Выбрать главу

И как ни смиряй себя в эти минуты — ничего не выйдет: в душе уже возник ничем неугасимый огонек рыбацкого азарта. На свою беду, торопливо озираясь, вдруг заметишь, пусть краем глаза, что кто-нибудь на ближайшей лодке выхватил на воздух красноперого. Он вспыхивает при зоревом свете перламутровой чешуей, и тут же тебя всего с головы до голых пяток охватит жгучим пламенем! Но еще будет хуже, если первым обрыбится твой товарищ в лодке: от зависти можно сойти с ума! В это время ты уже почти не способен следить за тем, как крохотный карасик на крючке, стремясь освободиться, водит леску без поплавка. Но вдруг всей рукой ощутишь знакомый сильный удар: мгновенное озарение заставляет тебя сделать подсечку — и вот уже окунь, получив острый укол, неистово мечется в разные стороны, до отказа натягивая леску, вот уже видно, как он сверкает в озерной темени, и наконец — вот он, колючий красавец, в лодке! И тогда только вздохнется облегченно…

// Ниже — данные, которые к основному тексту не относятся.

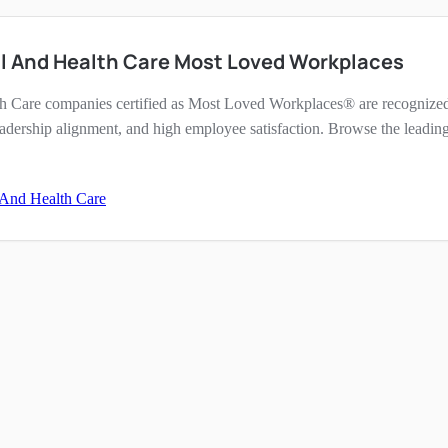
al And Health Care Most Loved Workplaces
h Care companies certified as Most Loved Workplaces® are recognized 
eadership alignment, and high employee satisfaction. Browse the leading
 And Health Care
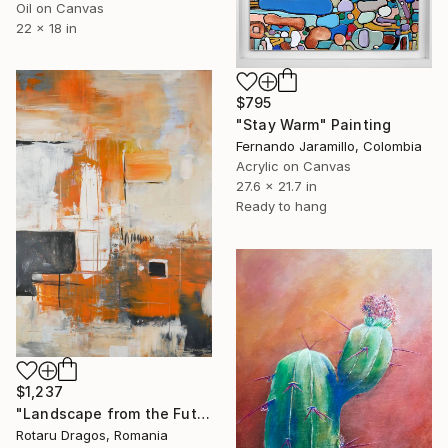
Oil on Canvas
22 x 18 in
$795
"Stay Warm" Painting
Fernando Jaramillo, Colombia
Acrylic on Canvas
27.6 x 21.7 in
Ready to hang
$1,237
"Landscape from the Future" Painting
Rotaru Dragos, Romania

Мы ловили только одной удочкой, да и одной-то управляться было нелегко. Окуня в озере водилось много. Крупный, отборный, он не терпел в своих стаях мелюзги — она подрастала на мелководье. Удилища делались не длинными, чаще всего из таволжника — крепчайшего степного кустарника; лески — из нескольких конских волос неимоверной толщины, со многими узлами, самодельные крючки были чуть поменьше жерлиц. Современные рыбаки надорвали бы животы, потешаясь над такой снастью! Но мы с нею не горевали. Окунь — чрезвычайно жадный, а потому неосторожный хищник: едва наживленный пораненный карасик в поисках свободы достигал придонья, окунь хватал его с налету всей пастью и мгновенно бросался в сторону, чтобы в уединении насладиться добычей. Не опоздай с подсечкой — и он твой.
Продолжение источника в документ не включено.